Староста поглядел на Митрича и с укором покачал головой.

— Ты что, старик, из ума, что ли, выжил? — проговорил он, продолжая качать головой. — Ах, старина, старина! Свечи-то, небось, перед иконами горели, а тебе их на глупости дать?

— Ведь огарочки, Никита Назарыч…

— Ступай, ступай! — махнул рукою староста. — И как тебе в голову такая дурь пришла, удивляюсь!

Митрич как подошёл с улыбкой, так с улыбкой же и отошёл, но только ему было очень обидно. Было ещё и неловко перед церковным сторожем, свидетелем неудачи, таким же, как и он, старым солдатом, который теперь глядел на него с усмешкой и, казалось, думал: «Что? Наткнулся, старый хрен!..» Желая доказать, что он не «на чай» просил и не для себя хлопотал, Митрич подошёл к старику и сказал:

— Какой же тут грех, коли я огарок возьму? Сиротам прошу, не себе. Пусть бы порадовались… Ни отца, стало быть, ни матери…

В коротких словах Митрич объяснил старику, зачем ему нужны огарки, и опять спросил:

— Какой же тут грех?

— А Никиту Назарыча слышал? — спросил, в свою очередь, солдат и весело подмигнул глазом: — То-то и дело.

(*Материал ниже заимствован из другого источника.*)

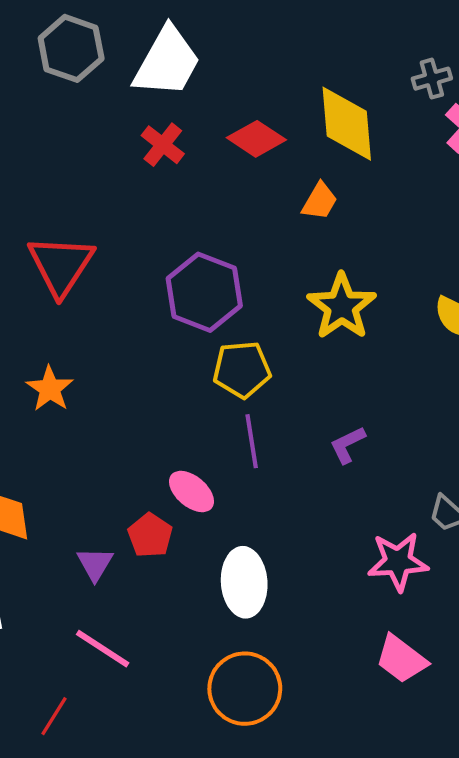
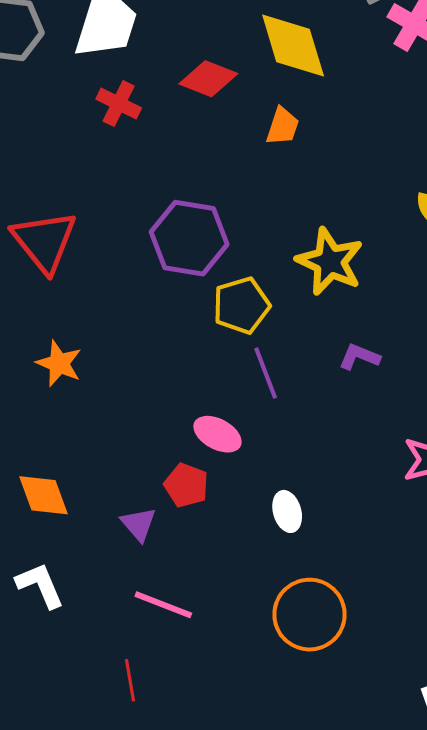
yellow star: (342, 306) -> (330, 262), moved
purple L-shape: (348, 445) -> (359, 357), turned 60
white ellipse: (244, 582) -> (287, 511), size x0.6
red line: (54, 716) -> (130, 680), turned -30

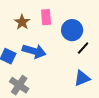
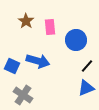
brown star: (22, 22) -> (26, 21), moved
black line: (83, 48) -> (87, 66), moved

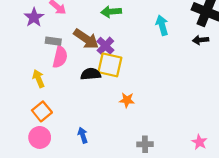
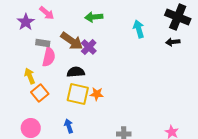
yellow square: (110, 65) -> (78, 94), moved
orange star: (127, 100) -> (97, 94), moved
orange square: (42, 111) -> (40, 93), moved

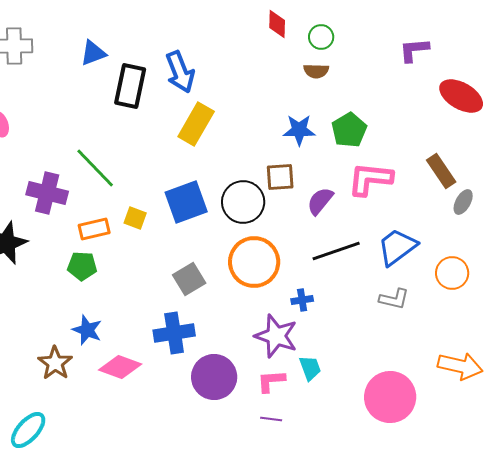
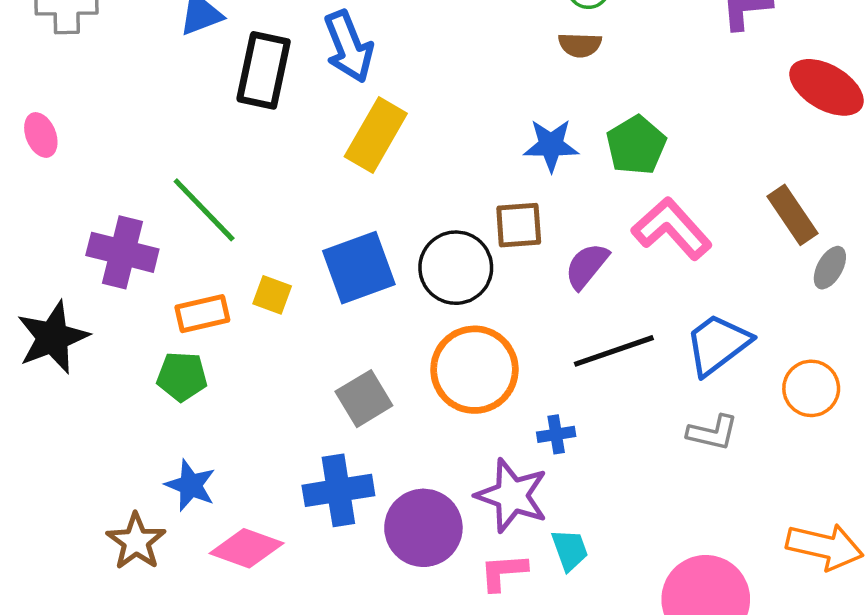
pink L-shape: (370, 179) -> (672, 229), turned 42
purple circle: (214, 377) -> (423, 528), moved

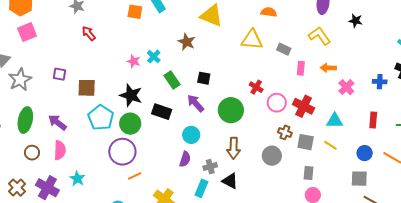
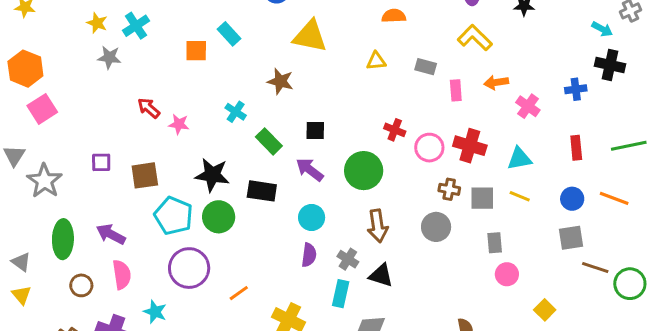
red arrow: (89, 33) -> (149, 108), moved
yellow triangle: (252, 40) -> (376, 61), size x0.6
pink star: (134, 61) -> (179, 124), moved
purple circle: (122, 152) -> (189, 268), moved
gray cross: (210, 167) -> (348, 259), turned -32

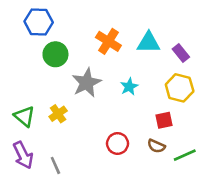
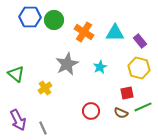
green circle: (55, 54) -> (54, 20), moved
green triangle: (24, 116) -> (16, 74), moved
green line: (185, 155) -> (143, 107), moved

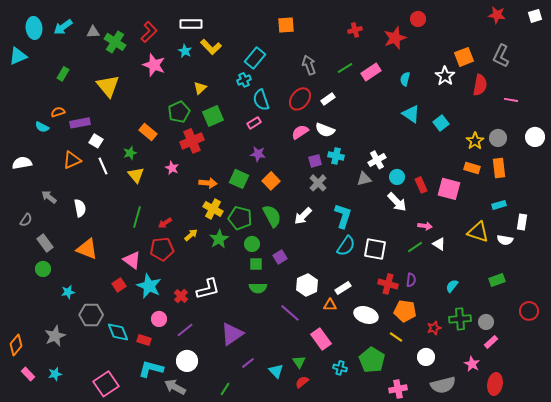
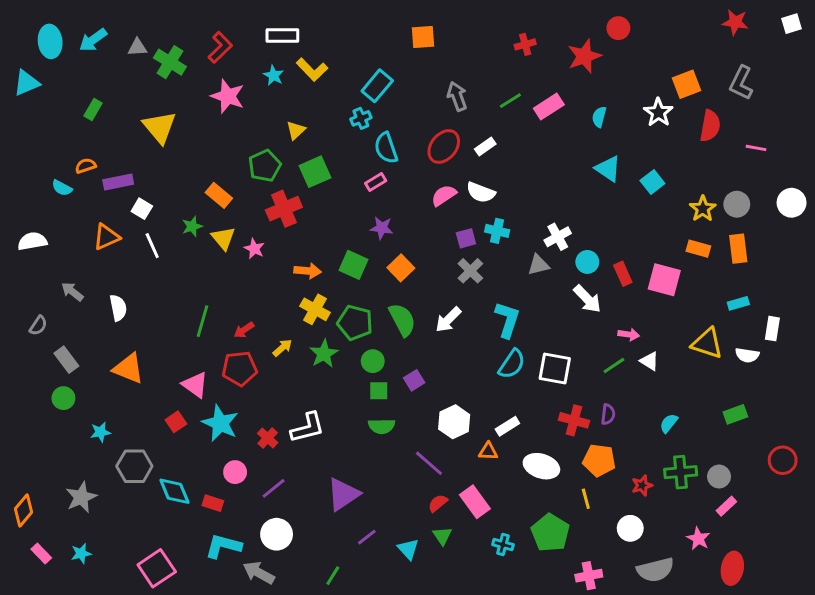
yellow triangle: (136, 175) -> (223, 238), moved
yellow line: (396, 337) -> (586, 499), turned 40
red semicircle: (302, 382) -> (438, 503), moved

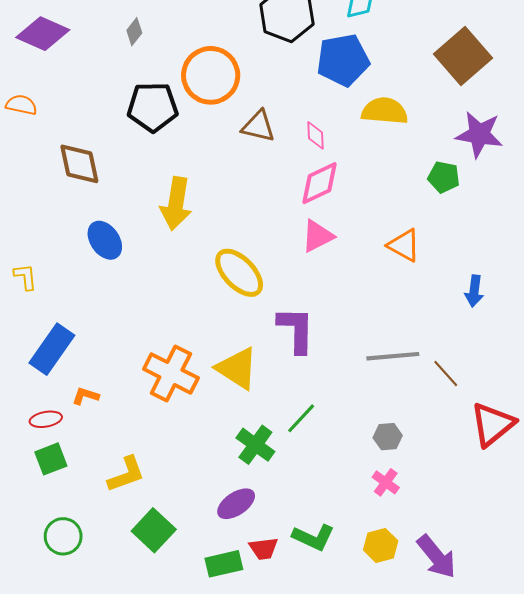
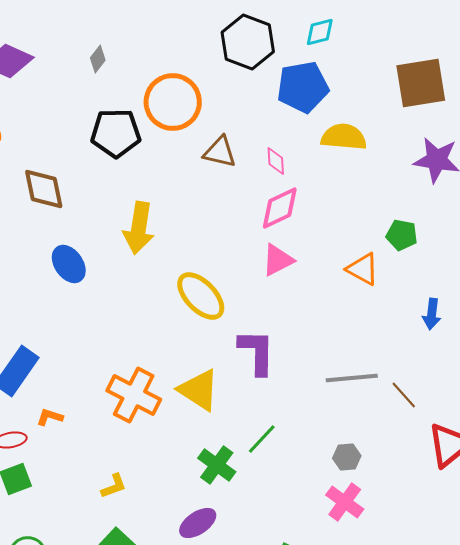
brown square: (463, 56) -> (421, 83), turned 32
green pentagon: (444, 177) -> (402, 235), moved
yellow L-shape: (126, 474) -> (114, 486), moved, size x0.7
pink cross: (386, 482) -> (345, 502), size x1.4

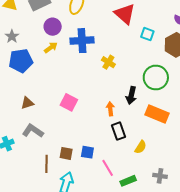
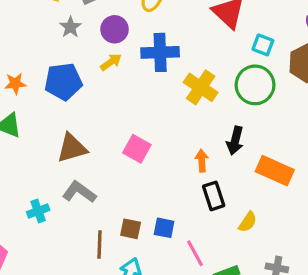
gray star: (12, 36) -> (70, 27), moved
yellow cross: (108, 62) -> (201, 87), size x1.5
green circle: (156, 78) -> (255, 85), moved
brown triangle: (27, 103) -> (72, 148), size x1.5

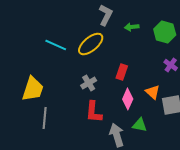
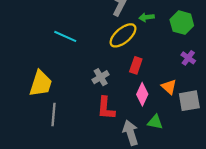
yellow ellipse: (91, 44) -> (123, 35), moved

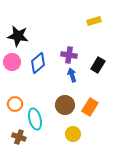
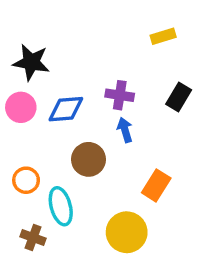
blue diamond: (38, 63) -> (66, 109), turned 35
black rectangle: (98, 65) -> (179, 97), moved
brown circle: (65, 105) -> (88, 159), moved
yellow circle: (73, 134) -> (127, 232), size x1.5

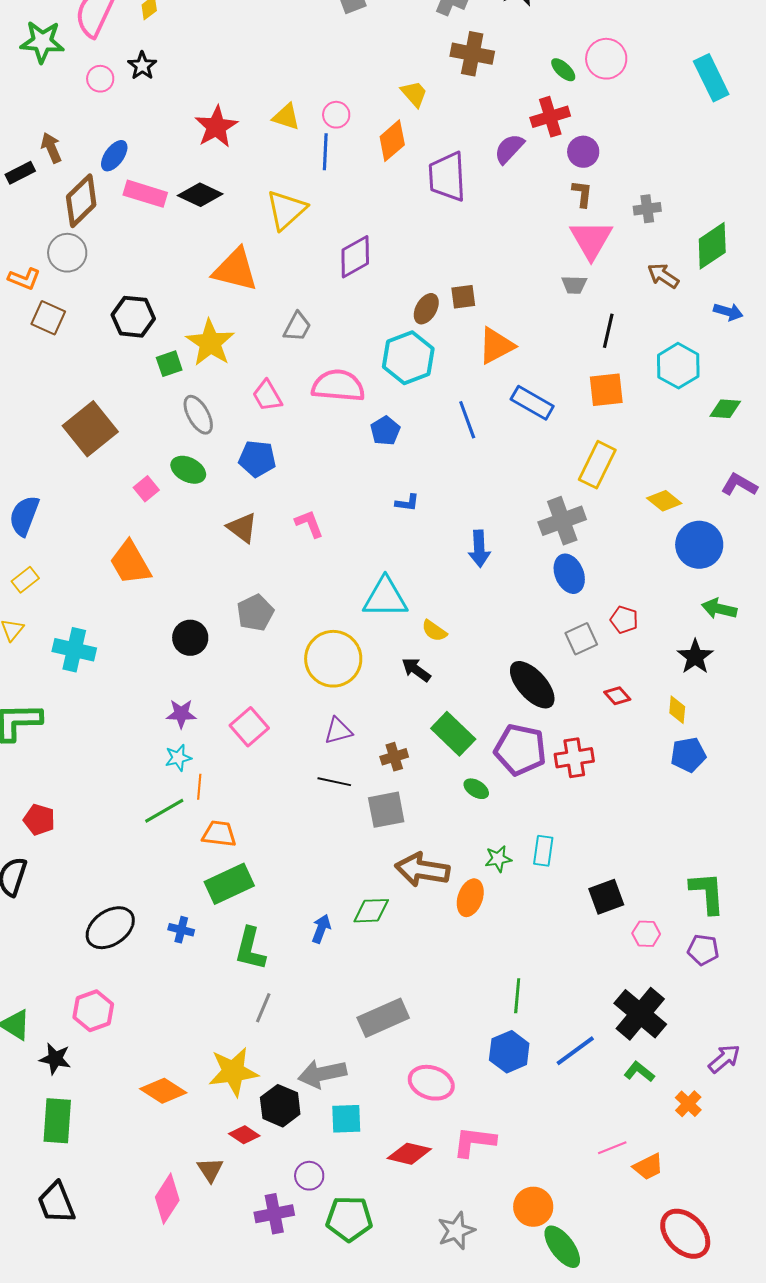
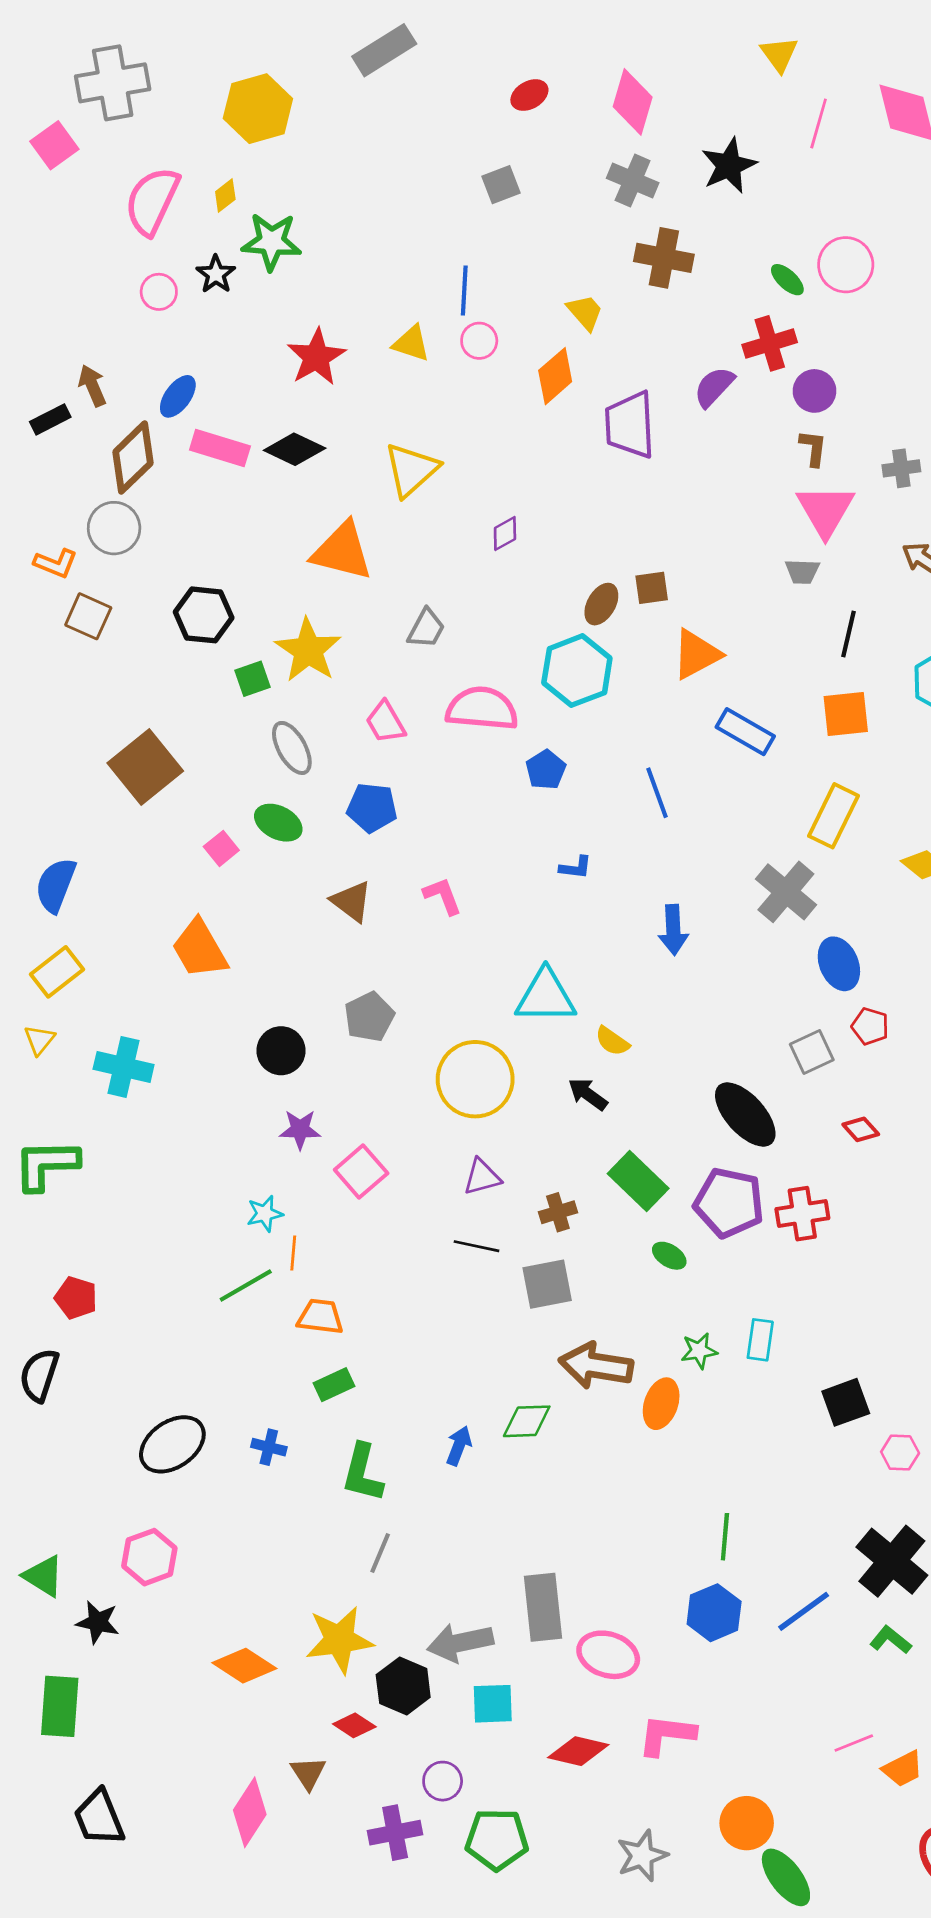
green star: (42, 42) -> (271, 242), moved
blue line: (325, 152) -> (464, 290), moved
purple diamond: (355, 257) -> (505, 533), size x0.6
blue line: (467, 420) -> (657, 793), moved
gray cross: (562, 521) -> (786, 892), turned -30
blue ellipse: (569, 574) -> (839, 964), moved
yellow rectangle: (25, 580) -> (57, 972), size x1.4
purple star: (181, 714) -> (300, 1129), moved
green rectangle: (229, 884) -> (334, 1385), size x0.6
gray rectangle: (383, 1018) -> (543, 1607), moved, turned -72
green rectangle: (57, 1121) -> (60, 1706), moved

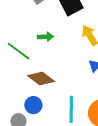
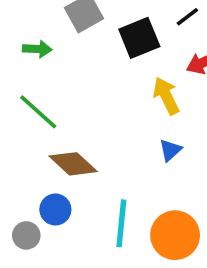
green arrow: (45, 37) -> (37, 49), moved

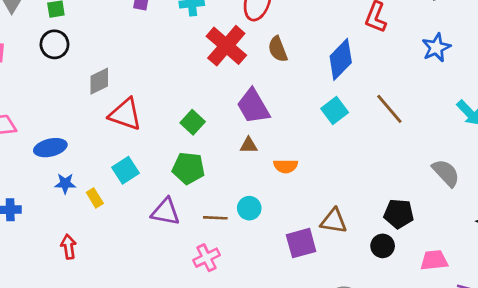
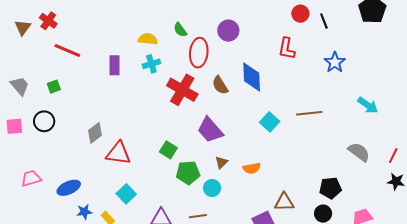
black circle: (54, 44) -> (44, 121), moved
blue diamond: (341, 59) -> (252, 77), moved, turned -36
brown line: (389, 109) -> (309, 113), turned -45
brown triangle: (249, 145) -> (221, 162), moved, turned -32
orange semicircle: (286, 166) -> (252, 168), moved
green pentagon: (188, 168) -> (188, 173), moved
cyan circle: (249, 208) -> (212, 188), moved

Митрич потупил голову и задумался. Но делать было нечего. Он приподнял шапку и, кивнув солдату, проговорил обидчиво:

— Ну, так будьте здоровы. До свиданьица!

— А каких тебе огарков-то?

— Да всё одно, хошь самых махоньких. Одолжили бы горсточку! Доброе дело сделаете. Ни отца, ни матери… Прямо — ничьи ребятишки…

Через десять минут Митрич шёл уже городом с полным карманом огарков, весело улыбаясь и торжествуя. Ему нужно было зайти ещё к Павлу Сергеевичу, переселенческому чиновнику, поздравить с праздником; там он рассчитывал отдохнуть, а если угостят, то и выпить стаканчик водки. Но чиновник был занят; не повидав Митрича, он велел сказать ему «спасибо» и выслал четвертак.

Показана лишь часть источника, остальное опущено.